Medicines sold over-the-counter (OTC) contribute greatly to patients’ ability to manage their disease, including resultant symptoms/effects and the side effects that might be caused by the prescription medications being taken. Pharmacists and support staff can play a momentous role in the safe and effective use of these medications.
Seubert et al suggest that community pharmacy personnel can help mitigate risks of self-care by patients who seek OTC meds, and that this exchange of information facilitates the OTC consultation. However, pharmacy personnel often report difficulties in engaging patients in such a dialogue. Their study was aimed to describe the development of a behavior change intervention to enhance information exchange between pharmacy personnel and patients during OTC consultations. They found that patients often do not think of having such a dialogue due to lack of trust in the person (pharmacy personnel) asking the questions, pharmacists not always being identifiable among other staff, the belief that they (patients) can manage without help, and them being unaware that being asked questions by pharmacy personnel would be to their benefit.
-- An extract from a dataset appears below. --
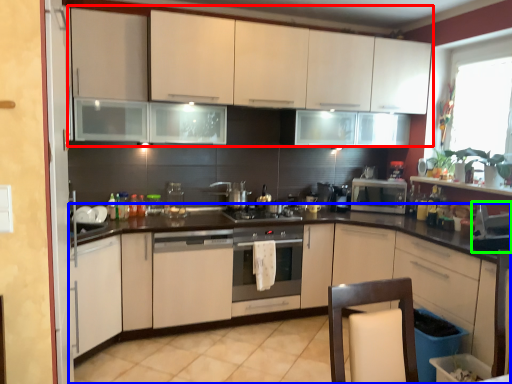 Question: Based on their relative distances, which object is nearer to cabinetry (highlighted by a red box)? Choose from cabinetry (highlighted by a blue box) and appliance (highlighted by a green box).

Choices:
 (A) cabinetry
 (B) appliance

Answer: (A)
The researchers applied a framework called the Behavior Change Wheel (BCW), which identifies sources of behavior in terms of the complex interactions between capability, opportunity, and motivation. They applied the BCW to link factors that influence patient engagement with information exchange during OTC consultations with intervention functions to change behavior. They found that education, persuasion, environmental restructuring, and modeling are potential intervention functions. More specifically, environmental restructuring took the form of placing situational cues (posters/signage inviting patient participation) in the pharmacy; encouraging information exchange behaviors during existing consultations (modeling); highlighting the benefit of this behavior (persuasion); and the reasons why it was important (education).
The resultant interventions were quite simple. It involved pharmacy personnel wearing badges identifying their position, altering the information exchange format, and putting up signage encouraging and explaining the benefits of OTC consultation. Pharmacy managers can draw upon theories like the BCW to make easy and inexpensive modifications simply to alert patients of new possibilities. For example, they can encourage patients to inquire about a medication they’ve seen advertised on television. These “little” things can add up to changing the mindset of patients and engendering customer loyalty.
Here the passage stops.